Problem statement: Below are records. Find each line in them that holds the word "been" and copy it.

(Transcribed page contents)
= Beginning of Section =
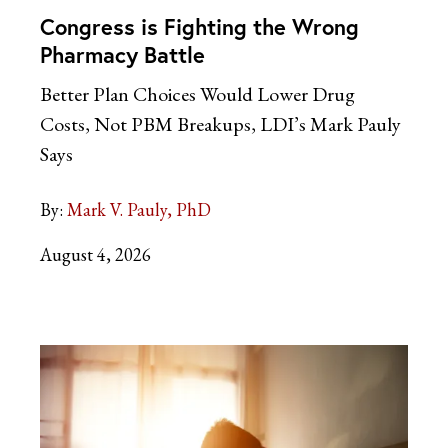
Congress is Fighting the Wrong
Pharmacy Battle
Better Plan Choices Would Lower Drug
Costs, Not PBM Breakups, LDI’s Mark Pauly
Says
By:
Mark V. Pauly, PhD
August 4, 2026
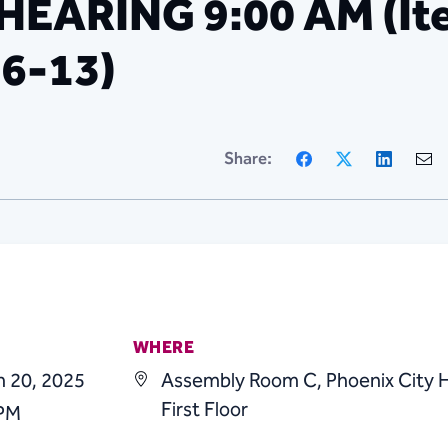
ARING 9:00 AM (Ite
 6-13)
Facebook
X
Linke
Share:
WHERE
h 20, 2025
Assembly Room C, Phoenix City H
First Floor
 PM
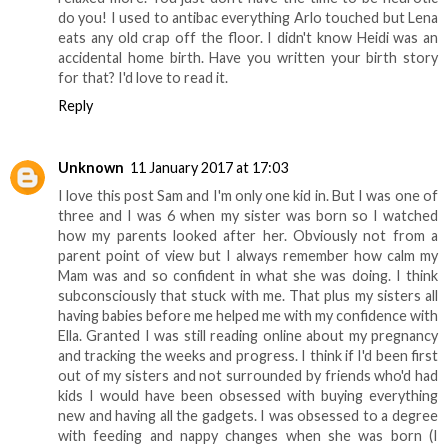
do you! I used to antibac everything Arlo touched but Lena
eats any old crap off the floor. I didn't know Heidi was an
accidental home birth. Have you written your birth story
for that? I'd love to read it.
Reply
Unknown
11 January 2017 at 17:03
I love this post Sam and I'm only one kid in. But I was one of
three and I was 6 when my sister was born so I watched
how my parents looked after her. Obviously not from a
parent point of view but I always remember how calm my
Mam was and so confident in what she was doing. I think
subconsciously that stuck with me. That plus my sisters all
having babies before me helped me with my confidence with
Ella. Granted I was still reading online about my pregnancy
and tracking the weeks and progress. I think if I'd been first
out of my sisters and not surrounded by friends who'd had
kids I would have been obsessed with buying everything
new and having all the gadgets. I was obsessed to a degree
with feeding and nappy changes when she was born (I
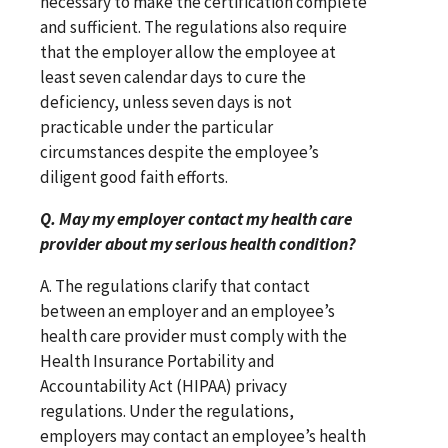
necessary to make the certification complete
and sufficient. The regulations also require
that the employer allow the employee at
least seven calendar days to cure the
deficiency, unless seven days is not
practicable under the particular
circumstances despite the employee’s
diligent good faith efforts.
Q. May my employer contact my health care
provider about my serious health condition?
A. The regulations clarify that contact
between an employer and an employee’s
health care provider must comply with the
Health Insurance Portability and
Accountability Act (HIPAA) privacy
regulations. Under the regulations,
employers may contact an employee’s health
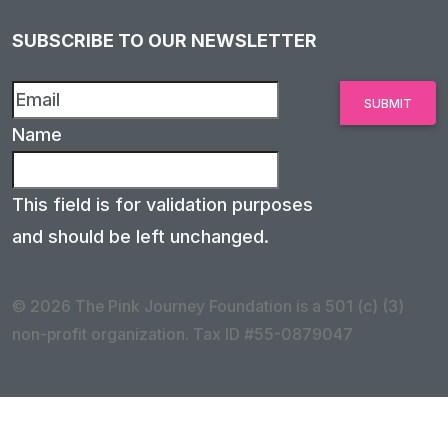
SUBSCRIBE TO OUR NEWSLETTER
Name
This field is for validation purposes
and should be left unchanged.
© 2026 The Pink Journey Foundation is a 501 (c) (3)
non-profit organization. Tax ID #55-0879047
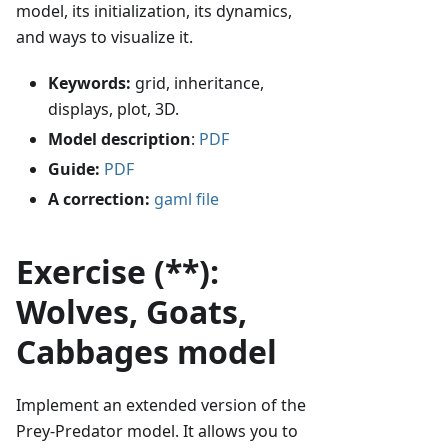
model, its initialization, its dynamics,
and ways to visualize it.
Keywords:
grid, inheritance,
displays, plot, 3D.
Model description
:
PDF
Guide:
PDF
A correction:
gaml file
Exercise (**):
Wolves, Goats,
Cabbages model
Implement an extended version of the
Prey-Predator model. It allows you to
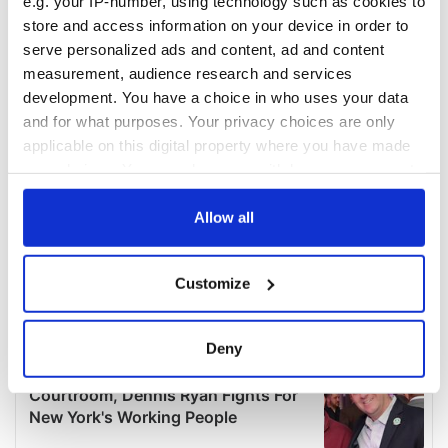
e.g. your IP-number, using technology such as cookies to
store and access information on your device in order to
serve personalized ads and content, ad and content
measurement, audience research and services
development. You have a choice in who uses your data
and for what purposes. Your privacy choices are only
applicable on this digital property where you have made
your choices. You can change or withdraw your consent
any time from the Cookie Declaration or by clicking on
the Privacy trigger icon.
Allow all
If you allow, we would also like to:
Customize
Collect information about your geographical
location which can be accurate to within several
meters
Deny
Identify your device by actively scanning it for
specific characteristics (fingerprinting)
Find out more about how your personal data is processed
and set your preferences in the
details section
.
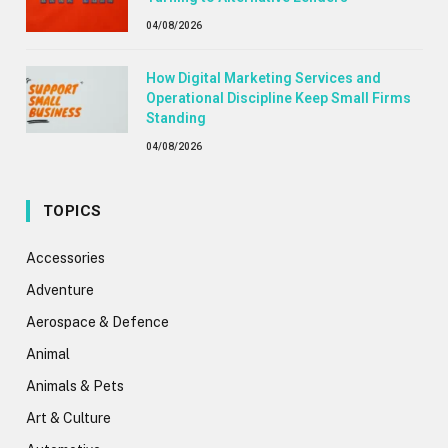
04/08/2026
How Digital Marketing Services and
Operational Discipline Keep Small Firms
Standing
04/08/2026
TOPICS
Accessories
Adventure
Aerospace & Defence
Animal
Animals & Pets
Art & Culture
= End of Section =
Result for this task:
and tracking the weeks and progress. I think if I'd been first
kids I would have been obsessed with buying everything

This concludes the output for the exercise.